[Action item]: Your copy should hold every record verbatim and none of the pictures.

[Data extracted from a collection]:
----

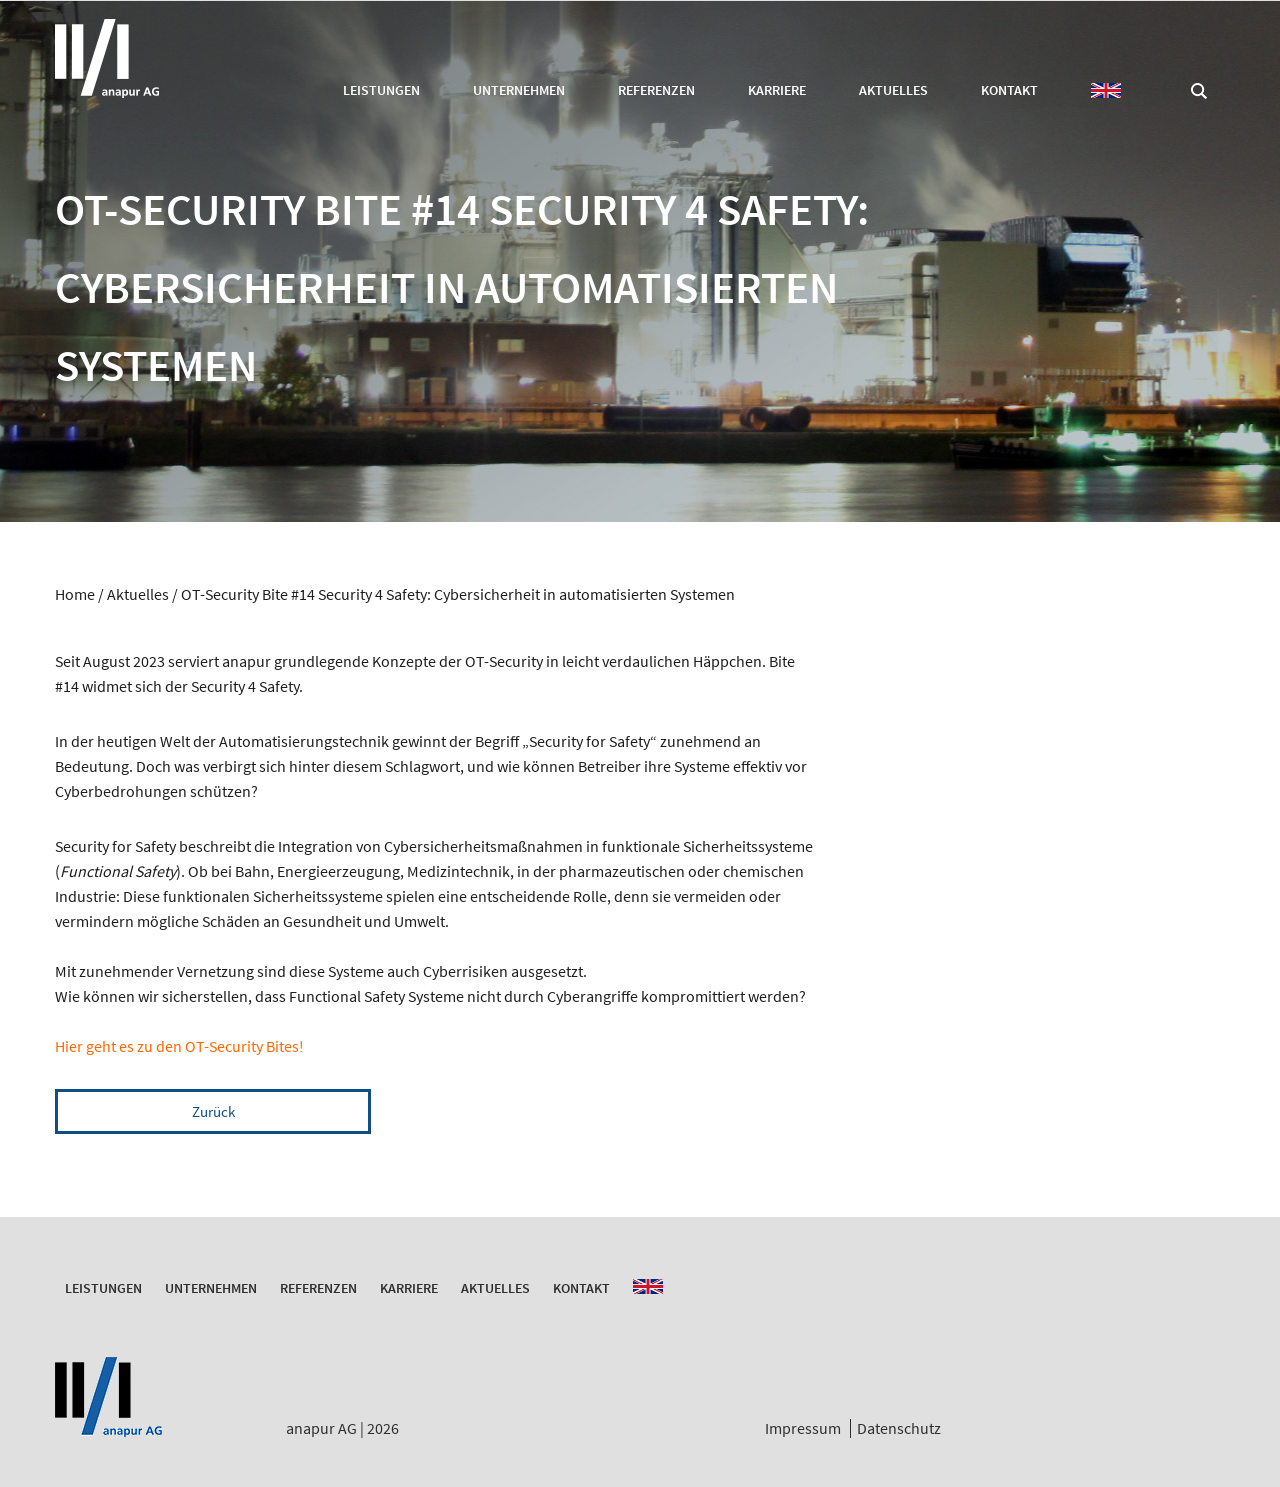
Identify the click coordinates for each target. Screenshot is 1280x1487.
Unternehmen (519, 90)
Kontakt (1009, 90)
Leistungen (381, 90)
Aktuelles (893, 90)
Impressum (803, 1428)
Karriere (777, 90)
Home (75, 594)
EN (1106, 90)
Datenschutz (899, 1428)
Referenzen (656, 90)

----

[Exercise answer]:
Identify the click coordinates for each target. Screenshot is 1280x1487.
Unternehmen (519, 90)
Kontakt (1009, 90)
Leistungen (381, 90)
Aktuelles (893, 90)
Impressum (803, 1428)
Karriere (777, 90)
Home (75, 594)
EN (1106, 90)
Datenschutz (899, 1428)
Referenzen (656, 90)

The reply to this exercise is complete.